I've shared the first chapter of the book for those who signed up on my book's site. Now as I'm making revisions, I'd like to get your input and ideas around the final chapter – “A Vision for  a Lean Hospital.” I think the chapter has some good ideas, but given my audience here, I'm not going to pretend I have all the answers for hospitals. So I'd like to hear what you think in the comments for this post, or email me. What's missing? What's confusing? What's wrong?

Here is a portion of that final chapter…

…this reflects SOME edits that I've already made. I've made some additional edits, but I'm curious if what you find to be missing matches up with my assessment.

What Would a Lean Hospital Look Like?

Having a chance to tour or walk through a hospital that is implementing Lean, you might look for visible Lean methods in use. Visible indicators might include 5S and visual controls, marking and labeling where items are supposed to be stored. You might also see standardized work or kanban cards posted and in use. Suggestions, metrics, or A3 reports might be displayed on walls. The physical structure and layout might be compact, logical, and neatly organized.

Much of what makes a Lean hospital, however, cannot be directly observed during a tour. Can we directly observe the thought processes and mindsets of the organization? Can we see how people solve problems? Given enough time, we might be able to directly observe supervisors interacting with their employees, but we usually do not get that chance on a tour. Toyota has been very open in letting other manufacturers, even direct competitors, tour their factories. Other companies have typically copied the tools and the visible methods, often coming away not understanding the true nature of the Toyota Production System.2

What Would a Patient Experience in a Lean Hospital?

A good exercise might be to think through what the perfect patient care experience would look like and how it would feel. For example, for an outpatient surgery patient, what would be an experience of perfect service and perfect care? This might seem similar to the creation of an ideal state version of a future state value stream map. We can challenge ourselves on how things should work, to set goals for our Lean improvements.

This can include presurgical steps such as scheduling and making sure everything is communicated properly (such as the need to arrive for labs or presurgical fasting) to avoid miscommunications, rework, or delays. Think through the patient experience from the time the patient drives up to the hospital. Is everything clearly labeled for where to park and where to come for registration? Is the patient able to get registered without repeating the same information to multiple people? Is the patient able to avoid excessive delays before the procedure starts?

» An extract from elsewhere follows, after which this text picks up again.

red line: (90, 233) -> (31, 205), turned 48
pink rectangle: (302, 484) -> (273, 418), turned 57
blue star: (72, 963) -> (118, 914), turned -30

From a clinical and surgical standpoint, does the hospital ensure that all proper preparation and quality steps are followed before the procedure, including confirmation of the patient identity, marking of the site, and the time-out of the universal protocol? How is the process error proofed to protect the patient from harm? Are all of the participants (nurses, physicians, anesthesiologists, etc.) aware of their role, interactions, and standardized work? Is there a team environment where everyone is focused on the patient instead of hierarchy and titles?

Beyond the surgery itself, what service is provided to any family or loved ones who are waiting? Are they kept informed of the patient's status, to ease their worrying? Is the patient able to get through the postoperative recovery area and to being discharged without any avoidable delays beyond their required recovery time? Has clear and unambiguous communication been made about the patient's postoperative responsibilities, to help in recovery and to prevent infection?

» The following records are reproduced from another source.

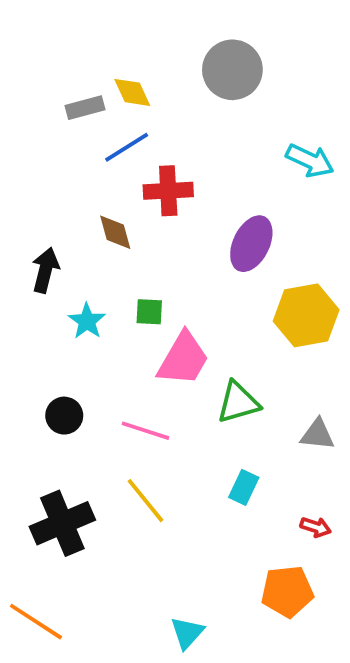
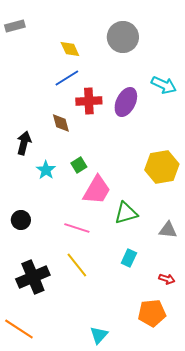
gray rectangle: (85, 108) -> (15, 26), moved
purple ellipse: (251, 244) -> (126, 102), moved
green square: (149, 312) -> (79, 165), turned -35
black circle: (64, 416) -> (21, 220), moved

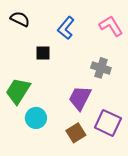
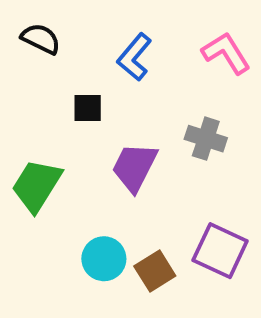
purple trapezoid: (80, 98) -> (134, 167), moved
cyan circle: (36, 118) -> (104, 259), moved

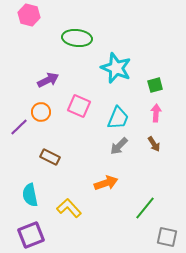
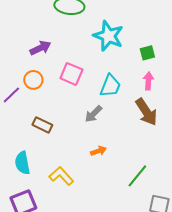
brown arrow: (154, 144) -> (146, 112), size x1.8
gray arrow: (119, 146) -> (93, 114), moved
orange arrow: (106, 183) -> (98, 151), size x0.7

Whatever vision you create for perfect care, be sure to include both the clinical care and the service aspects of the patient's experience. Starting with fresh eyes and thinking toward perfection will drive better improvements than looking for incremental improvements over today's practices and waste.

What Would It Be Like to Work in a Lean Hospital?

Working in a Lean hospital should be a positive experience for employees and physicians. After seeing many cases where morale and employee engagement improved with Lean, employees should not want to leave a Lean hospital to go work someplace else. In some cases, work life has become so fundamentally different (and better) that employees who have left to go to a traditional hospital or clinic have come running back, no longer able to (or wanting to) operate in a non-Lean environment and culture.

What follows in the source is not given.